オウム信徒にとって輪廻から解脱しニルヴァーナにいたるには、最終解脱者の麻原をグルと仰ぎ、その指示に従う。その.指示が現世的にいかに不合理であろうと、何のためらいもなく実践する。それが弟子のとるべき道である。とくにヴァジラヤーナの実践=非合法活動を含む活動に従事していた杉本たちは、そう反応することをくり返し訓練させられてきたのだった。修行は心身にそれを刻む土台でもあった。そして殺人では、カルマと来世を見切り、高い世界へと転生させる麻原流ポアの教義が、弟子にとって「必要不可欠な大義名分でもあった」
では、麻原は冨田殺害のためになぜ杉本を選んだのであろうか。新実の供述調書には概略、つぎのようにあるという。

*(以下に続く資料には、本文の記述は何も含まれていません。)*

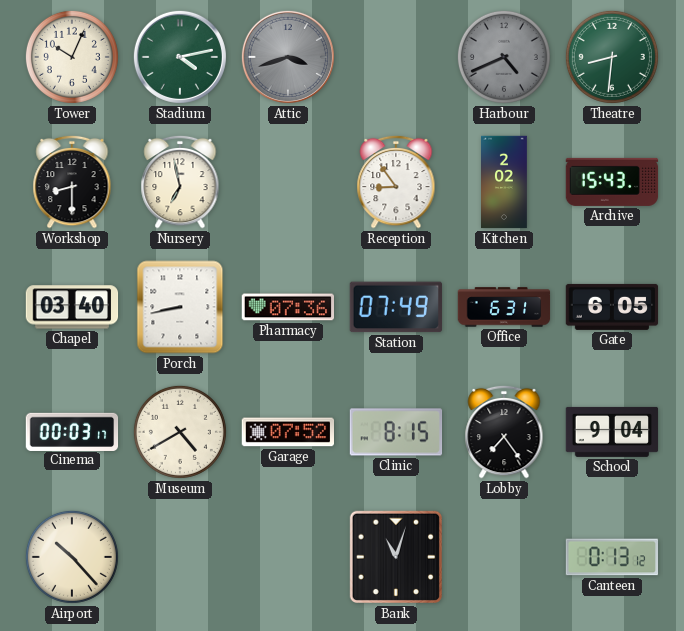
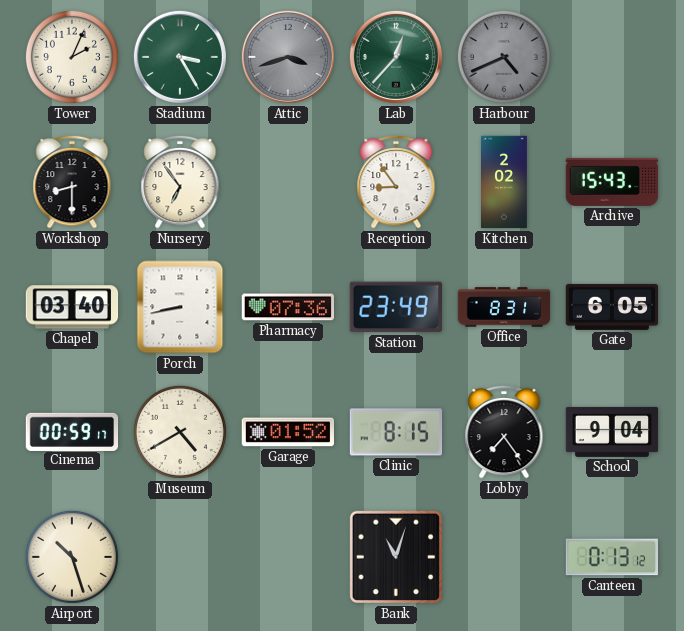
Tower: 10:04 -> 2:04
Stadium: 4:13 -> 3:25
Lab: none -> 12:37
Theatre: 8:31 -> none
Nursery: 6:58 -> 6:54
Station: 07:49 -> 23:49
Office: 6:31 -> 8:31
Cinema: 00:03 -> 00:59
Garage: 07:52 -> 01:52
Airport: 10:23 -> 10:27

「杉本は私より先に出家した古い信徒であるにもかかわらず、修行が伸び悩んでおり、、、杉本の修行を進めるために(尊師が冨田さんのポアを)命じたのだと思います」
一連のオウム事件をみるならば、新実の供述はその通りだろう。前回、明らかにした杉本の葛藤を知れば麻原の観察は的確だったということになる。
■根源的な理由がわからない
事件後、杉本は母親」に「帰りたい」と電話をしたもののスムーズに話は進まなかった。杉本は振り返る。

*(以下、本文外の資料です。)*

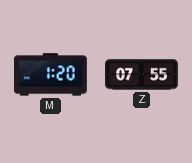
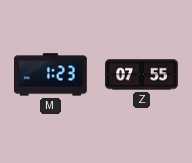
M: 1:20 -> 1:23
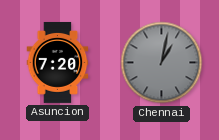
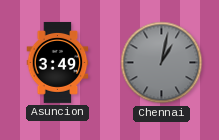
Asuncion: 7:20 -> 3:49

「(電話を切った)その瞬間、私は現世で生きる(「罪を償って現世で生きる」も含む)という思いを完全に捨て、冨田さん殺害および落田さん殺害を肯定するために、麻原と麻原のその教義を無理矢理にでも受け入れて、教団で生きるということを選択してしまったのだと思います。そしてまた、この時この瞬間子祖が、私が人間として生きるということを完全に捨てた、その瞬間でもあったのです」
地下鉄サリン事件は冨田事件のおおよそ8ヶ月後。杉本はサリン散布実行犯の送迎役だった。そのとき、杉本が自分を納得させたのも、麻原の深遠な救済計画であるという教義であり、と同時に、入信時に見せられ、体験した麻原の超能力であった。
一方、杉本は懸命に考えた末にこうも記している。
「犯罪行為であるというそれなりに明確な認識がありながら、何故、私は麻原の命令にしたがってしまったのかという根源的な理由については私にもわかりません」
裁判は終結に近づいても、オウム事件は根源的にはまだ、未解明ということになる。(この項、終わり。文中カギカッコ内は杉本の表現)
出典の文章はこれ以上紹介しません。